By Jack Craver
Original article here
A series of recommendations made by a City Council working group seeks to address concerns from environmentalists and private waste haulers about how the city chooses the companies it pays to pick up and dispose of waste generated by its own employees and departments, from wastepaper bins at City Hall to giant piles of sludge created by wastewater treatment facilities.
For now, the main outcome of the Waste Management Policy Working Group, which included four Council members and a number of industry stakeholders and environmental activists, is a proposal to make changes to the city’s Anti-Lobbying Ordinance.
Council Member Leslie Pool, who chaired the working group, said that she plans to bring forward a draft ordinance in the coming weeks that will clarify the types of communications that haulers with existing contracts are allowed to have with city staff and city officials if they are also bidding on new contracts.
In addition, the proposed ordinance will reduce the penalties imposed on contractors found to have violated the policy.
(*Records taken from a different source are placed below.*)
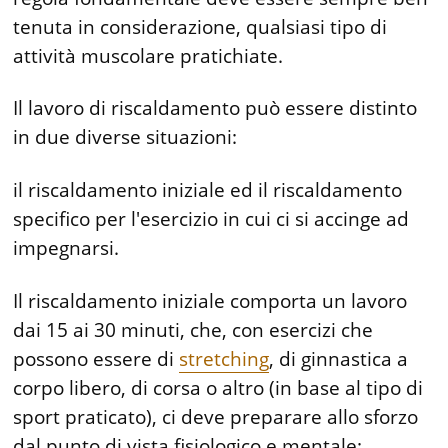
tenuta in considerazione, qualsiasi tipo di
attività muscolare pratichiate.
Il lavoro di riscaldamento può essere distinto
in due diverse situazioni:
il riscaldamento iniziale ed il riscaldamento
specifico per l'esercizio in cui ci si accinge ad
impegnarsi.
Il riscaldamento iniziale comporta un lavoro
dai 15 ai 30 minuti, che, con esercizi che
possono essere di
stretching
, di ginnastica a
corpo libero, di corsa o altro (in base al tipo di
sport praticato), ci deve preparare allo sforzo
dal punto di vista fisiologico e mentale: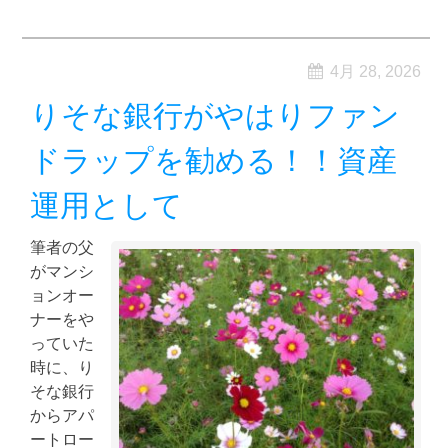
4月 28, 2026
りそな銀行がやはりファン
ドラップを勧める！！資産
運用として
筆者の父
がマンシ
ョンオー
ナーをや
っていた
時に、り
そな銀行
からアパ
ートロー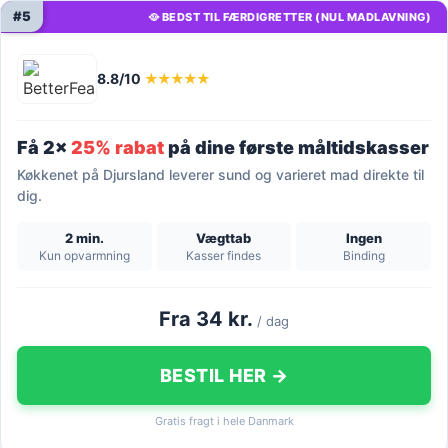
#5
🥘 BEDST TIL FÆRDIGRETTER (NUL MADLAVNING)
8.8/10
★★★★★
Få 2x
25% rabat
på dine første måltidskasser
Køkkenet på Djursland leverer sund og varieret mad direkte til
dig.
2 min.
Vægttab
Ingen
Kun opvarmning
Kasser findes
Binding
Fra 34 kr.
/ dag
BESTIL HER →
Gratis fragt i hele Danmark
Currently, violators can be barred from bidding for city contracts, a consequence that some have argued is far too harsh a punishment for what in many cases could simply be a mistake or misunderstanding by an employee of what in many cases are small businesses.
“The idea of locking people out of city business because of a couple of mistakes is a dangerous thing,” said Andrew Dobbs, an organizer for Texas Campaign for the Environment.
Texas Disposal Systems, a prominent waste hauler, has declined to bid on a number of waste contracts recently, arguing that the Anti-Lobbying Ordinance prevents it from effectively making its case to be awarded the deal. Texas Disposal Systems representatives have nevertheless attended Council meetings to argue against approving contracts with other companies, earning it criticism for bullying and obstructionism from those other companies.
In response to the lobbying concerns, Council voted in April to temporarily suspend the anti-lobbying ordinance for waste contracts. The working group recommends that the suspension remain in place until Council revises the ordinance.
The working group also suggests the city tweak its solicitation policies to favor small, local businesses. Currently, a major national company with operations within city limits may be getting more credit for being “local” than a small business based just outside of the city.
Other recommendations from the working group focused on getting waste contracts back in line with Council’s stated environmental policy objectives. Over the last year, Council has rejected a number of contracts after objections were raised by the Zero Waste Advisory Commission, the citizen panel charged with guiding the city toward its goal of dramatically reducing the amount of landfill waste it generates.
In February, for instance, Council unanimously rejected a $7.7 million contract with Republic Services, a Phoenix-based hauler, despite its recommendation by city staff.
One of the principal objections was that the company proposed dumping the waste in the Austin Community Landfill, a site in Northeast Austin that has been a longtime target of complaints from nearby residents and whose controversial expansion Travis County tried unsuccessfully to block in court.
In addition, Texas Disposal Systems objected to the size of the contract, arguing that the city was trying to consolidate a number of different waste services under one contract, departing from the tradition of divvying up the city waste hauling business among a number of different companies.
The working group did not issue a recommendation on the merits of consolidating more contracts but instead called for more analysis of the costs and benefits of such a move.
“Consolidation may create economies of scale and better reporting capacity; however, it also may have undesired effects on the ability of small vendors to compete,” the document stated.
One option that nobody at City Hall appears to be considering is letting the city deal with its waste on its own, rather than contracting with private haulers. The city’s own garbage collection service, Austin Resource Recovery, only serves single-family residences and multifamily properties with four units or fewer. As a result, the city has to hire private haulers to pick up its trash, just like commercial and multifamily properties.
Kaiba White, a member of the Zero Waste Advisory Commission who works on energy and environmental policy for Public Citizen, a progressive advocacy group, noted that the city would have to make a big capital investment in equipment and vehicles if it wanted to do its trash collection in-house or to expand its services to apartment buildings and private businesses. But in the long term, she said, the city might be better off, financially and environmentally.
“Right now people in single-family housing receive various educational outreach about recycling and composting,” she said. “Whereas people in multifamily housing, it’s up to the company. You’re lucky if you have the service and you’re lucky if (the Dumpster’s) not filled up right away.”
Dobbs said an expansion of Austin Resource Recovery’s current responsibilities would be a non-starter politically. The balance the city has currently struck with private haulers was “the product of years of stakeholder engagement,” he said. For the city to change course would be seen as a “rollback of all the efforts.”
Pool also dismissed the idea, noting the upfront cost to the city and the prospect of undercutting local businesses.
“Frankly there’s an industry in Austin that’s been doing it for decades,” she said, “and it would have a significant impact on their livelihood.”